What the exercise asks »
What's wanted is each entry repeated verbatim, minus its images.

********

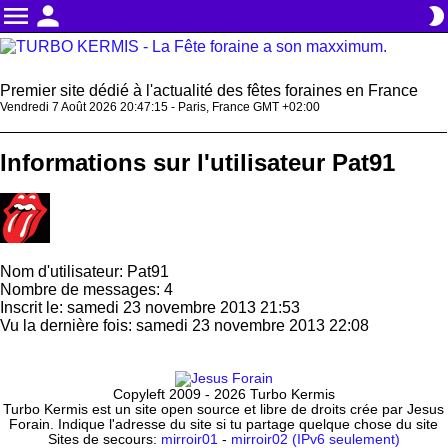
menu
person
brightness_2
Premier site dédié à l'actualité des fêtes foraines en France
Vendredi 7 Août 2026 20:47:15 - Paris, France GMT +02:00
Informations sur l'utilisateur Pat91
Nom d'utilisateur: Pat91
Nombre de messages: 4
Inscrit le: samedi 23 novembre 2013 21:53
Vu la dernière fois: samedi 23 novembre 2013 22:08
Copyleft 2009 - 2026 Turbo Kermis
Turbo Kermis est un site open source et libre de droits crée par Jesus
Forain. Indique l'adresse du site si tu partage quelque chose du site
Sites de secours:
mirroir01
-
mirroir02 (IPv6 seulement)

********

Reply to the task »
menu
person
brightness_2
Premier site dédié à l'actualité des fêtes foraines en France
Vendredi 7 Août 2026 20:47:15 - Paris, France GMT +02:00
Informations sur l'utilisateur Pat91
Nom d'utilisateur: Pat91
Nombre de messages: 4
Inscrit le: samedi 23 novembre 2013 21:53
Vu la dernière fois: samedi 23 novembre 2013 22:08
Copyleft 2009 - 2026 Turbo Kermis
Turbo Kermis est un site open source et libre de droits crée par Jesus
Forain. Indique l'adresse du site si tu partage quelque chose du site
Sites de secours:
mirroir01
-
mirroir02 (IPv6 seulement)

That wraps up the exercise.